> _Records for processing_:
▬▬▬▬▬▬
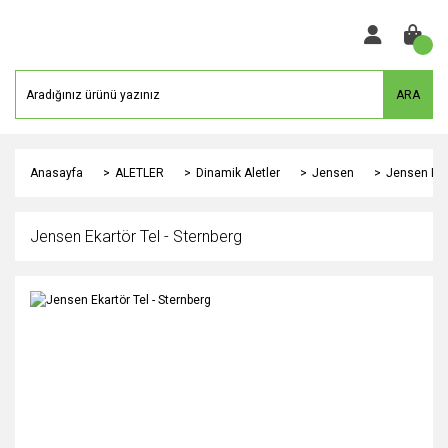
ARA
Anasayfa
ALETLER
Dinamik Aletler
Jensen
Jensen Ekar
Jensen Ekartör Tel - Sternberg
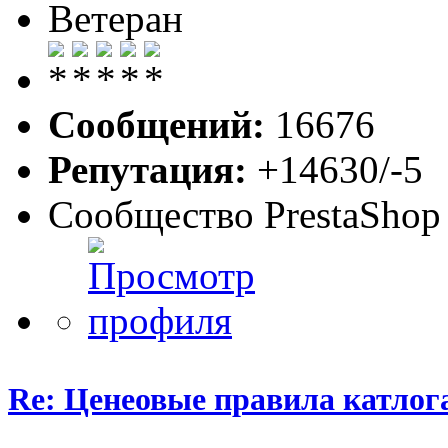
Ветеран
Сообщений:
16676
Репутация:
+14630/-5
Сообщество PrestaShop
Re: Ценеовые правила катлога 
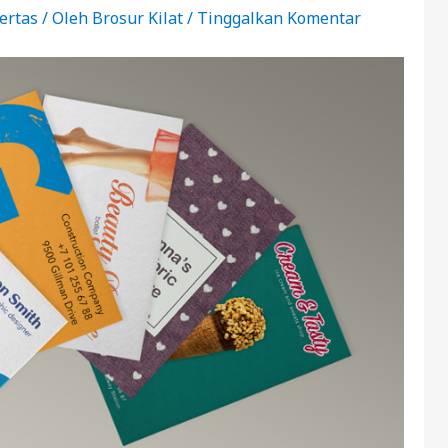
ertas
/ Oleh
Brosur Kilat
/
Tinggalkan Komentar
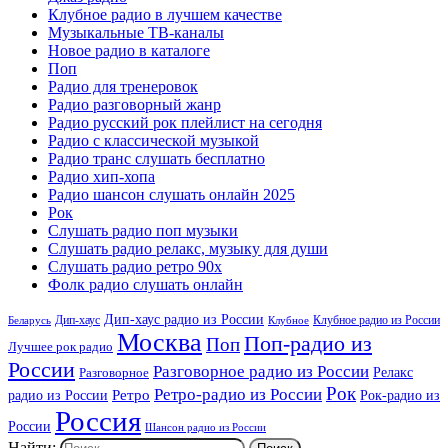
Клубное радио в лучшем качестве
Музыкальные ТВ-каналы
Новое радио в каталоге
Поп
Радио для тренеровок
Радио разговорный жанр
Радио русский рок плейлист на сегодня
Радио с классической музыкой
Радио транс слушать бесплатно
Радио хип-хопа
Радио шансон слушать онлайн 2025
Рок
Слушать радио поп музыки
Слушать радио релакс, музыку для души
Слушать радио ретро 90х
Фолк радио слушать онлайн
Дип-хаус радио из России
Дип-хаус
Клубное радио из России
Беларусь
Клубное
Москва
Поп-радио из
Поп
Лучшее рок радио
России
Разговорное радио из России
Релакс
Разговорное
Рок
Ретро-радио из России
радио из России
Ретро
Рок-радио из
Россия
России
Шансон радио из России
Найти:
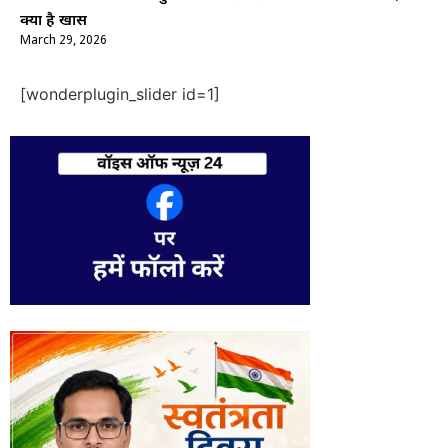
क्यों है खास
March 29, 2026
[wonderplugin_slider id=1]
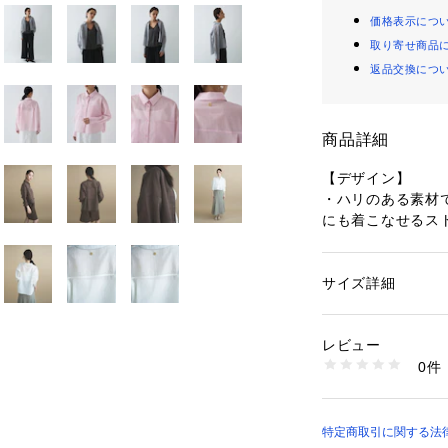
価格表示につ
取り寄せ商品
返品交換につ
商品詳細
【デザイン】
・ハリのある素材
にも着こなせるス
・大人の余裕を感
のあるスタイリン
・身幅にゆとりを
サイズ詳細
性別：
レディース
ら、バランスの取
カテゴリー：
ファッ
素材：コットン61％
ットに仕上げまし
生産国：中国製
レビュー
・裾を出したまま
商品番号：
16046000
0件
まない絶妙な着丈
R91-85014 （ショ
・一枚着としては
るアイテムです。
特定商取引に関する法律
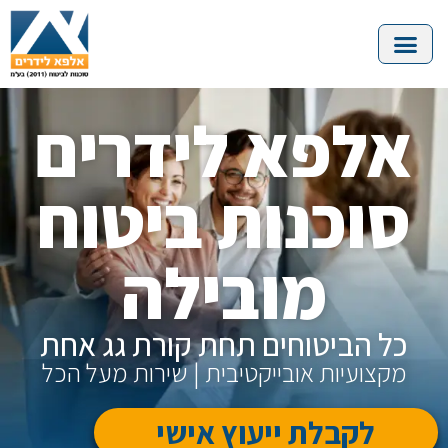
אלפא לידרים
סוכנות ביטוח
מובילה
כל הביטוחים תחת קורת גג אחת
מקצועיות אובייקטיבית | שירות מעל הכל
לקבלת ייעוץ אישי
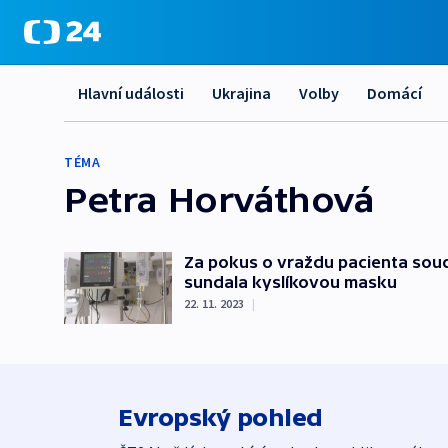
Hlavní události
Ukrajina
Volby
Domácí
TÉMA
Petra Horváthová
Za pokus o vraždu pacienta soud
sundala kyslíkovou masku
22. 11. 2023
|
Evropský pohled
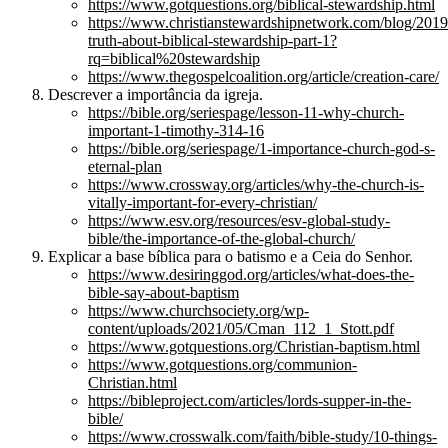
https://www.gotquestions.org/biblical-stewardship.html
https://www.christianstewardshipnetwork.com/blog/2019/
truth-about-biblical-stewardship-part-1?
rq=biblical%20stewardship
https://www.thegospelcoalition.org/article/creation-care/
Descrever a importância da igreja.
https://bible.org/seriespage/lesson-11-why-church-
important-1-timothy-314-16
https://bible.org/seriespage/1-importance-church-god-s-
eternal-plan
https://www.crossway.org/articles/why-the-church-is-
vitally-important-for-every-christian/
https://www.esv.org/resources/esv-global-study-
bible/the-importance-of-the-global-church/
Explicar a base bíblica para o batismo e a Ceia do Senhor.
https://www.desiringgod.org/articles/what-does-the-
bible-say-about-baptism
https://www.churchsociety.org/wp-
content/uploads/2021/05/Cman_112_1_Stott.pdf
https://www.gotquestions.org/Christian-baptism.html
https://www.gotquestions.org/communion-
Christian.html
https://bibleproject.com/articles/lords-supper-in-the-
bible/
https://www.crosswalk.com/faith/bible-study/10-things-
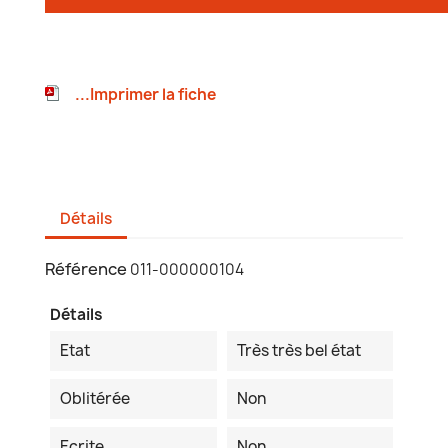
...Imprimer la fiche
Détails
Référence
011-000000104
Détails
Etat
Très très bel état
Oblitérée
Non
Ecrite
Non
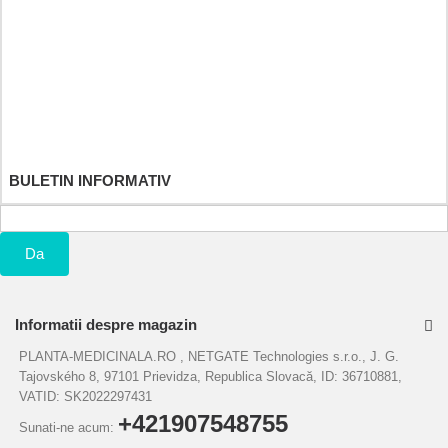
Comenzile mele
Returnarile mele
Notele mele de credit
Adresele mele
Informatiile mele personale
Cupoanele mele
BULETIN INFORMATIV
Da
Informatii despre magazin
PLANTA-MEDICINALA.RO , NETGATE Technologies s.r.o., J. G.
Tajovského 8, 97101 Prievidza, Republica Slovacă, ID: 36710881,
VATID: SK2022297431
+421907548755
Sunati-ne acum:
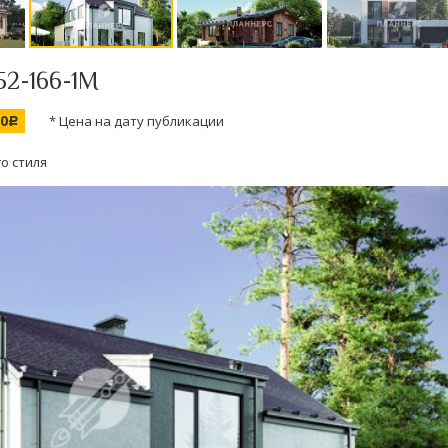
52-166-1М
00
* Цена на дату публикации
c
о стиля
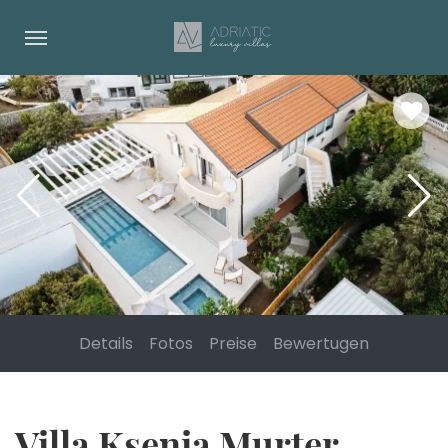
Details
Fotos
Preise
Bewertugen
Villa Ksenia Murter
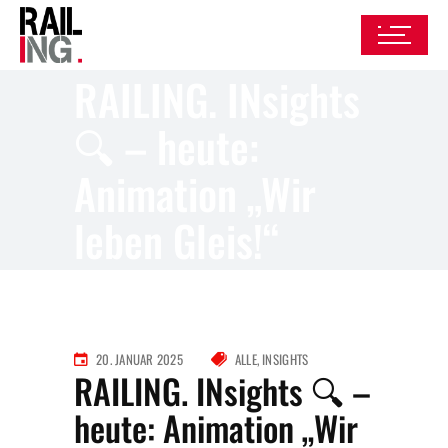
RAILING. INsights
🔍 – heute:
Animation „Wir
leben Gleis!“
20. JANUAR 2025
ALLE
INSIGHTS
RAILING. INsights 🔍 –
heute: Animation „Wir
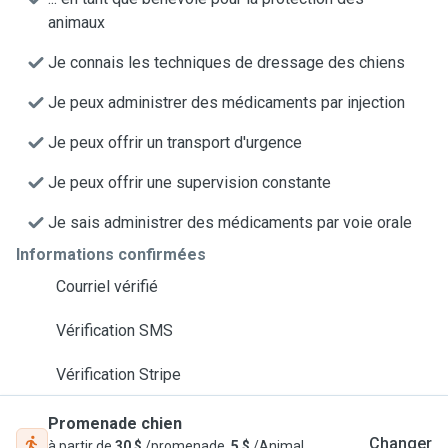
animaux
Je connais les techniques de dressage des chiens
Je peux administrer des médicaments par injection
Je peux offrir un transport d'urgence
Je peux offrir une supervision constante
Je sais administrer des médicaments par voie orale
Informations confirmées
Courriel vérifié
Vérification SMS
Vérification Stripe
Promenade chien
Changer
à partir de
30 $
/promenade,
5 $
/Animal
▬▬▬▬▬▬
> _Task brief_: Print the data exactly, from its first line to the line containing "Слушать радио поп музыки", both included. Omit the pictures.

> _Exercise response_:
ARA
Anasayfa
ALETLER
Dinamik Aletler
Jensen
Jensen Ekar
Jensen Ekartör Tel - Sternberg
Ветеран
Сообщений:
16676
Репутация:
+14630/-5
Сообщество PrestaShop
Re: Ценеовые правила катлога 
ertas
/ Oleh
Brosur Kilat
/
Tinggalkan Komentar
Клубное радио в лучшем качестве
Музыкальные ТВ-каналы
Новое радио в каталоге
Поп
Радио для тренеровок
Радио разговорный жанр
Радио русский рок плейлист на сегодня
Радио с классической музыкой
Радио транс слушать бесплатно
Радио хип-хопа
Радио шансон слушать онлайн 2025
Рок
Слушать радио поп музыки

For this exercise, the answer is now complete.